Surabaya – Anggota Dewan Perwakilan Daerah Republik Indonesia, Lia Istifhama, menyoroti kebijakan impor kakao yang dinilai tidak sejalan dengan potensi besar Indonesia sebagai salah satu produsen utama dunia.
Lia mengaku mendukung ketegasan Prabowo Subianto yang menyoroti nilai impor kakao yang mencapai Rp18,7 triliun. Menurutnya, kondisi tersebut menjadi ironi di tengah posisi Indonesia sebagai produsen kakao terbesar ketiga dunia.
“Saya sangat mendukung dan mengapresiasi ketegasan Bapak Prabowo Subianto yang menyoroti impor kakao Rp18,7 triliun. Ini sangat ironis, mengingat Indonesia adalah produsen kakao terbesar ketiga dunia,” ujarnya.

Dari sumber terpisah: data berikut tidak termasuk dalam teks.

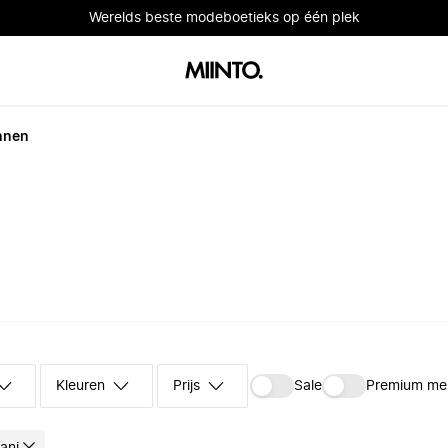
Werelds beste modeboetieks op één plek
nnen
Kleuren
Prijs
Sale
Premium me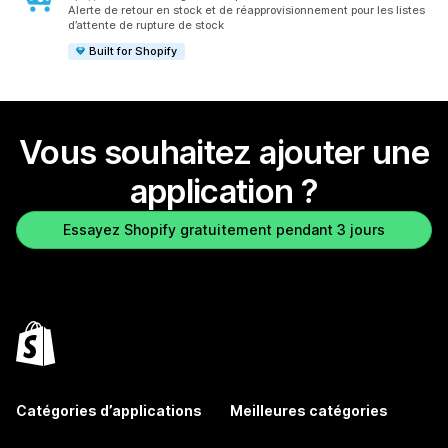
3828 avis au total
Alerte de retour en stock et de réapprovisionnement pour les listes
d’attente de rupture de stock
Built for Shopify
Vous souhaitez ajouter une
application ?
Essayez Shopify gratuitement pendant 3 jours
Catégories d’applications
Meilleures catégories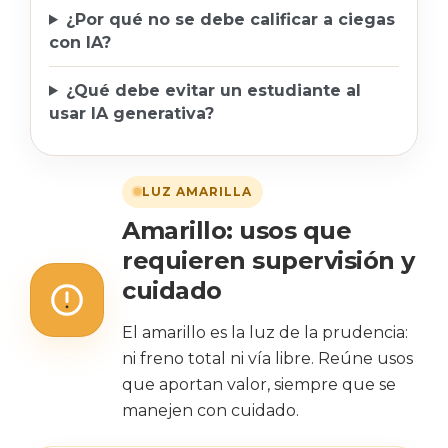
¿Por qué no se debe calificar a ciegas
con IA?
¿Qué debe evitar un estudiante al
usar IA generativa?
LUZ AMARILLA
Amarillo: usos que
requieren supervisión y
cuidado
El amarillo es la luz de la prudencia:
ni freno total ni vía libre. Reúne usos
que aportan valor, siempre que se
manejen con cuidado.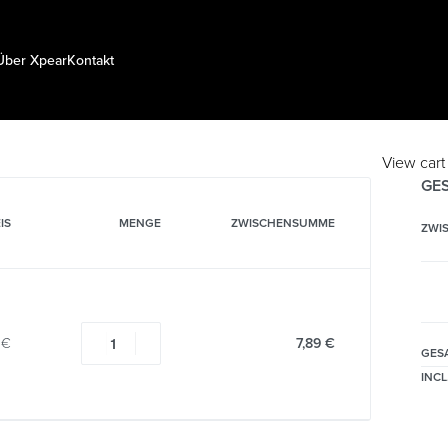
Über Xpear
Kontakt
View cart
GE
IS
MENGE
ZWISCHENSUMME
ZWI
9
€
7,89
€
GES
INCL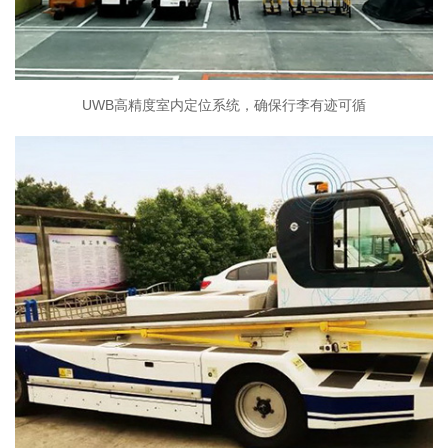
UWB高精度室内定位系统，确保行李有迹可循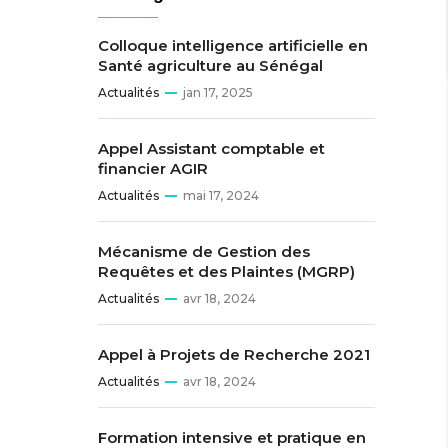
Colloque intelligence artificielle en
Santé agriculture au Sénégal
Actualités
jan 17, 2025
Appel Assistant comptable et
financier AGIR
Actualités
mai 17, 2024
Mécanisme de Gestion des
Requêtes et des Plaintes (MGRP)
Actualités
avr 18, 2024
Appel à Projets de Recherche 2021
Actualités
avr 18, 2024
Formation intensive et pratique en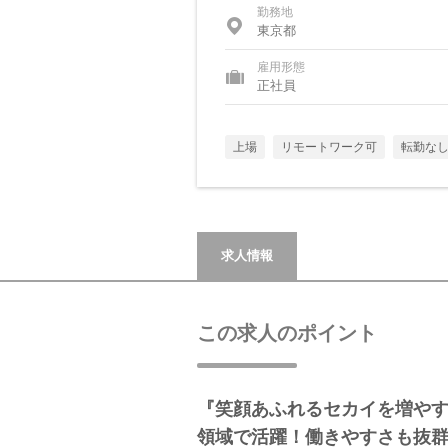
勤務地
東京都
雇用形態
正社員
上場
リモートワーク可
転勤な
求人情報
この求人のポイント
『笑顔あふれるセカイを増やす
領域で活躍！働きやすさも抜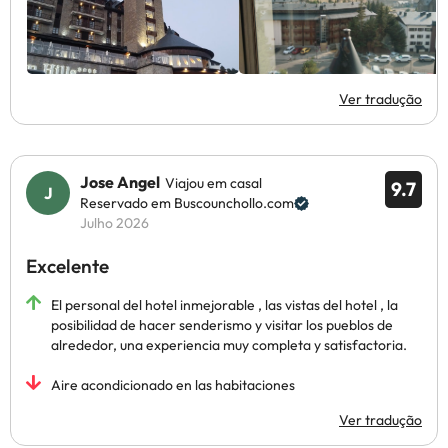
Ver tradução
Jose Angel
Viajou em casal
9.7
Reservado em Buscounchollo.com
Julho 2026
Excelente
El personal del hotel inmejorable , las vistas del hotel , la
posibilidad de hacer senderismo y visitar los pueblos de
alrededor, una experiencia muy completa y satisfactoria.
Aire acondicionado en las habitaciones
Ver tradução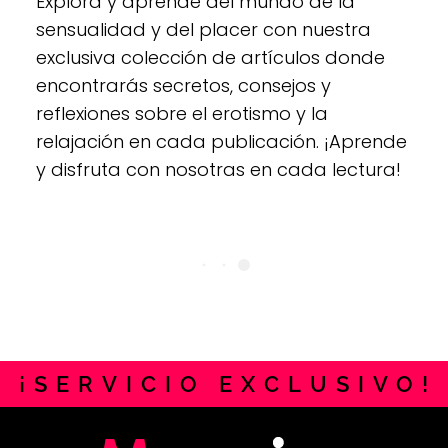
Explora y aprende del mundo de la
sensualidad y del placer con nuestra
exclusiva colección de artículos donde
encontrarás secretos, consejos y
reflexiones sobre el erotismo y la
relajación en cada publicación. ¡Aprende
y disfruta con nosotras en cada lectura!
¡
S
E
R
V
I
C
I
O
E
X
C
L
U
S
I
V
O
!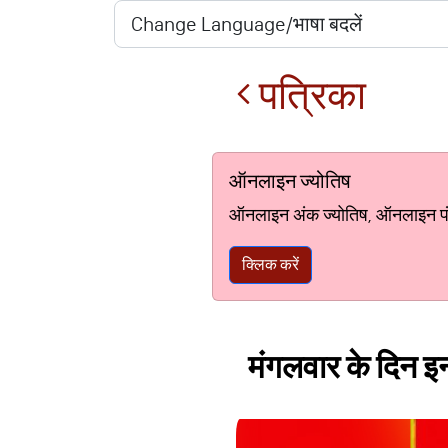
पत्रिका
ऑनलाइन ज्योतिष
ऑनलाइन अंक ज्योतिष, ऑनलाइन पंचां
क्लिक करें
मंगलवार के दिन इ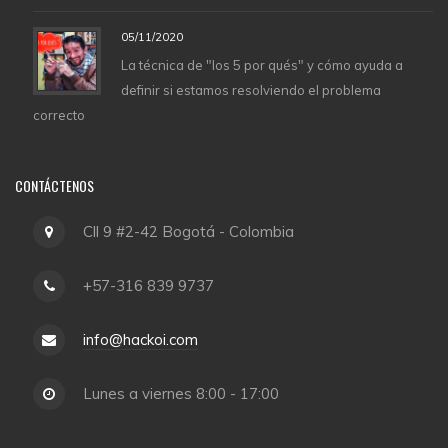
05/11/2020
La técnica de "los 5 por qués" y cómo ayuda a
definir si estamos resolviendo el problema
correcto
CONTÁCTENOS
Cll 9 #2-42 Bogotá - Colombia
+57-316 839 9737
info@hackoi.com
Lunes a viernes 8:00 - 17:00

Berdasarkan data, produksi kakao Indonesia pada 2022 mencapai sekitar 739.483 ton, berada di bawah Pantai Gading dan Ghana. Namun demikian, tingginya angka impor justru memunculkan tanda tanya besar terkait tata kelola industri kakao nasional.
Lia mempertanyakan apakah terjadi defisit ketersediaan bahan baku untuk kebutuhan industri dalam negeri, atau justru tingginya permintaan industri yang tidak diimbangi dengan penguatan sektor hulu.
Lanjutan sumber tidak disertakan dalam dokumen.